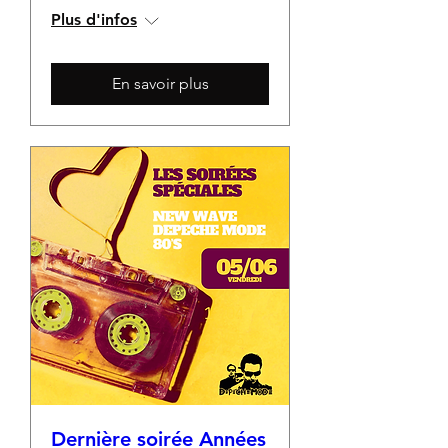
Plus d'infos
En savoir plus
Dernière soirée Années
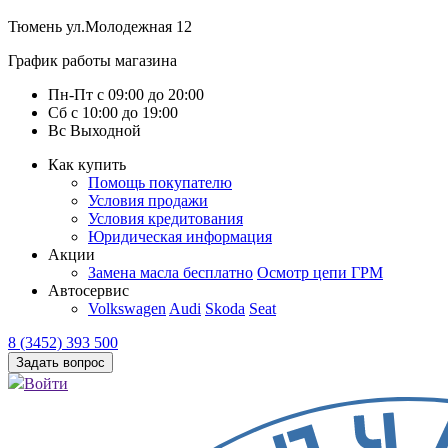
Тюмень
ул.Молодежная 12
График работы магазина
Пн-Пт
с
09:00
до
20:00
Сб
с
10:00
до
19:00
Вс
Выходной
Как купить
Помощь покупателю
Условия продажи
Условия кредитования
Юридическая информация
Акции
Замена масла бесплатно
Осмотр цепи ГРМ
Автосервис
Volkswagen
Audi
Skoda
Seat
8 (3452) 393 500
Задать вопрос
Войти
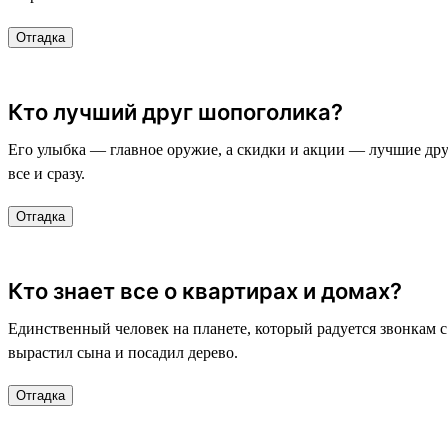
Отгадка
Кто лучший друг шопоголика?
Его улыбка — главное оружие, а скидки и акции — лучшие друзь
все и сразу.
Отгадка
Кто знает все о квартирах и домах?
Единственный человек на планете, который радуется звонкам с 
вырастил сына и посадил дерево.
Отгадка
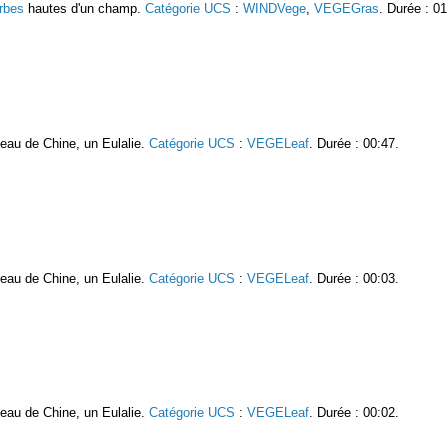
rbes
hautes d'un champ.
Catégorie UCS
:
WINDVege
,
VEGEGras
. Durée : 01
oseau de Chine, un Eulalie.
Catégorie UCS
:
VEGELeaf
. Durée : 00:47.
oseau de Chine, un Eulalie.
Catégorie UCS
:
VEGELeaf
. Durée : 00:03.
oseau de Chine, un Eulalie.
Catégorie UCS
:
VEGELeaf
. Durée : 00:02.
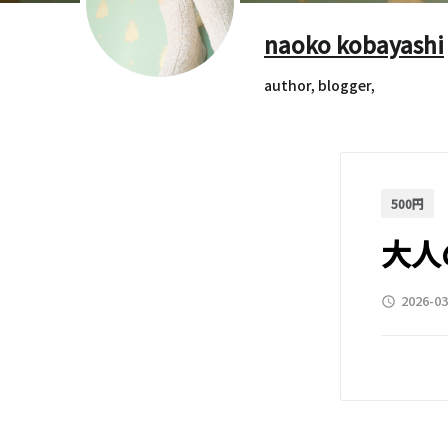
naoko kobayashi
author, blogger,
500円
大人
2026-03
access_time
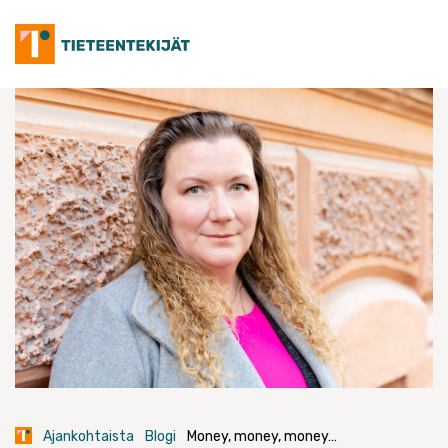
Skip
to
content
Ajankohtaista
Blogi
Money, money, money…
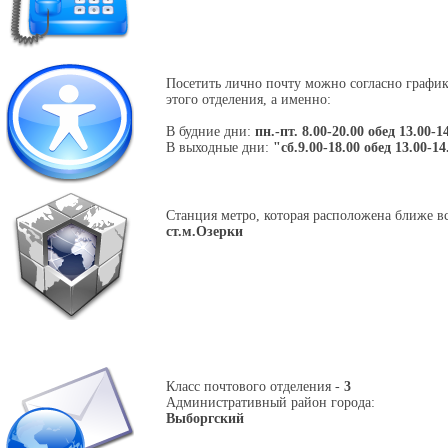
Посетить лично почту можно согласно графи
этого отделения, а именно:
В будние дни:
пн.-пт. 8.00-20.00 обед 13.00-1
В выходные дни:
"сб.9.00-18.00 обед 13.00-14
Станция метро, которая расположена ближе вс
ст.м.Озерки
Класс почтового отделения -
3
Административный район города:
Выборгский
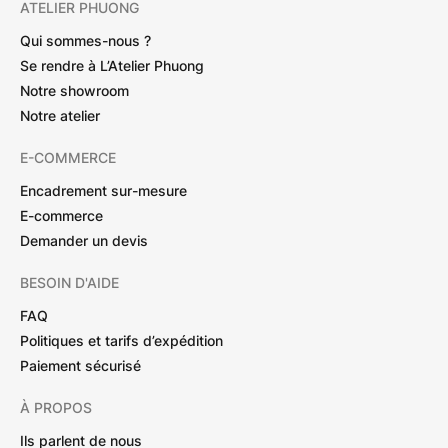
ATELIER PHUONG
Qui sommes-nous ?
Se rendre à L’Atelier Phuong
Notre showroom
Notre atelier
E-COMMERCE
Encadrement sur-mesure
E-commerce
Demander un devis
BESOIN D'AIDE
FAQ
Politiques et tarifs d’expédition
Paiement sécurisé
À PROPOS
Ils parlent de nous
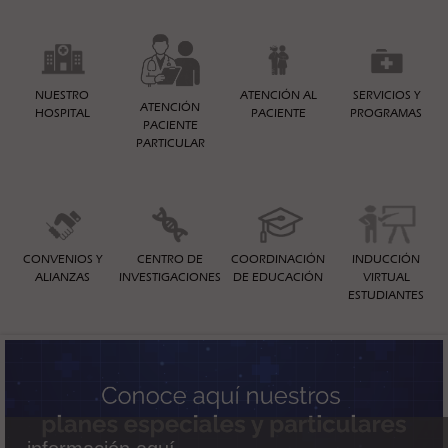
NUESTRO
ATENCIÓN AL
SERVICIOS Y
ATENCIÓN
HOSPITAL
PACIENTE
PROGRAMAS
PACIENTE
PARTICULAR
CONVENIOS Y
CENTRO DE
COORDINACIÓN
INDUCCIÓN
ALIANZAS
INVESTIGACIONES
DE EDUCACIÓN
VIRTUAL
ESTUDIANTES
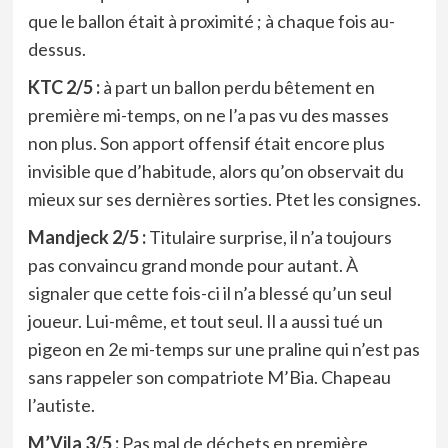
que le ballon était à proximité ; à chaque fois au-
dessus.
KTC 2/5 :
à part un ballon perdu bêtement en
première mi-temps, on ne l’a pas vu des masses
non plus. Son apport offensif était encore plus
invisible que d’habitude, alors qu’on observait du
mieux sur ses dernières sorties. Ptet les consignes.
Mandjeck 2/5 :
Titulaire surprise, il n’a toujours
pas convaincu grand monde pour autant. À
signaler que cette fois-ci il n’a blessé qu’un seul
joueur. Lui-même, et tout seul. Il a aussi tué un
pigeon en 2e mi-temps sur une praline qui n’est pas
sans rappeler son compatriote M’Bia. Chapeau
l’autiste.
M’Vila 3/5 :
Pas mal de déchets en première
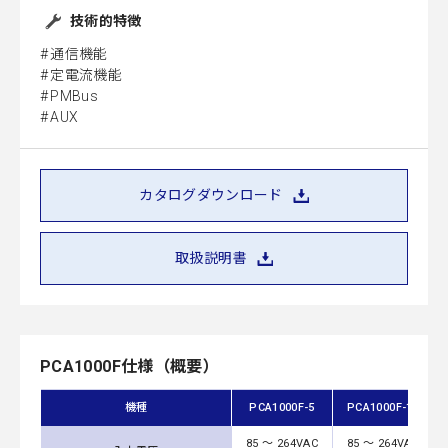
技術的特徴
通信機能
定電流機能
PMBus
AUX
カタログダウンロード
取扱説明書
PCA1000F仕様（概要）
機種
PCA1000F-5
PCA1000F-12
85 ～ 264VAC
85 ～ 264VAC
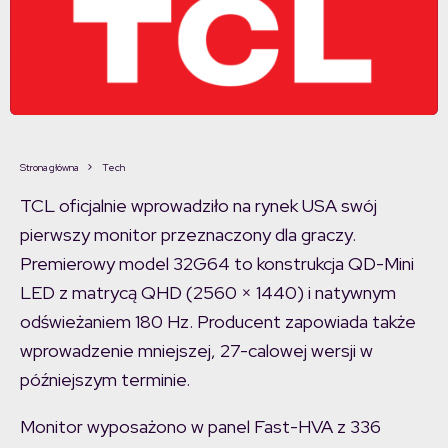
Strona główna
Tech
TCL oficjalnie wprowadziło na rynek USA swój
pierwszy monitor przeznaczony dla graczy.
Premierowy model 32G64 to konstrukcja QD-Mini
LED z matrycą QHD (2560 × 1440) i natywnym
odświeżaniem 180 Hz. Producent zapowiada także
wprowadzenie mniejszej, 27-calowej wersji w
późniejszym terminie.
Monitor wyposażono w panel Fast-HVA z 336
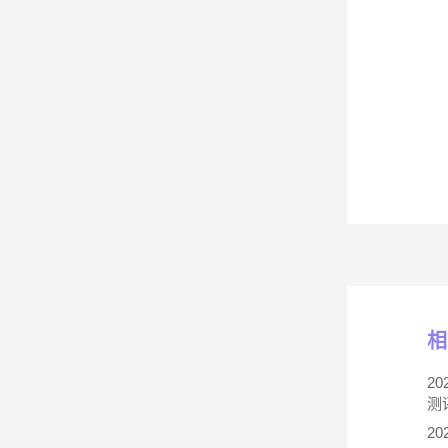
相
2
测
2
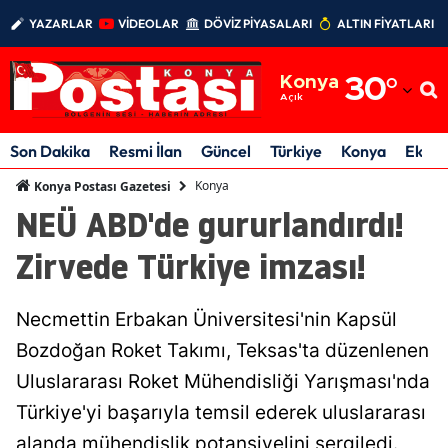
YAZARLAR
VİDEOLAR
DÖVİZ PİYASALARI
ALTIN FİYATLARI
Adana
Konya
30
°
Adıyaman
Açık
Afyonkarahisar
Son Dakika
Resmi İlan
Güncel
Türkiye
Konya
Ekon
Ağrı
Konya
Konya Postası Gazetesi
NEÜ ABD'de gururlandırdı!
Amasya
Zirvede Türkiye imzası!
Ankara
Antalya
Necmettin Erbakan Üniversitesi'nin Kapsül
Artvin
Bozdoğan Roket Takımı, Teksas'ta düzenlenen
Uluslararası Roket Mühendisliği Yarışması'nda
Aydın
Türkiye'yi başarıyla temsil ederek uluslararası
Balıkesir
alanda mühendislik potansiyelini sergiledi.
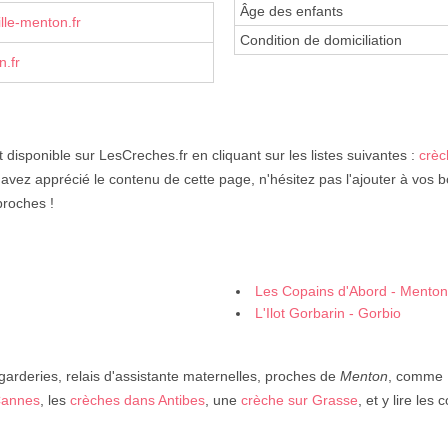
Âge des enfants
le-menton.fr
Condition de domiciliation
.fr
 disponible sur LesCreches.fr en cliquant sur les listes suivantes :
crèc
 avez apprécié le contenu de cette page, n'hésitez pas l'ajouter à vos 
proches !
Les Copains d'Abord - Menton
L'Ilot Gorbarin - Gorbio
 garderies, relais d'assistante maternelles, proches de
Menton
, comme 
Cannes
, les
crèches dans Antibes
, une
crèche sur Grasse
, et y lire le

--- Exercise objective ---
Gather all lines from the listing above in which "était" occurs.

--- Written response ---
que le ballon était à proximité ; à chaque fois au-
non plus. Son apport offensif était encore plus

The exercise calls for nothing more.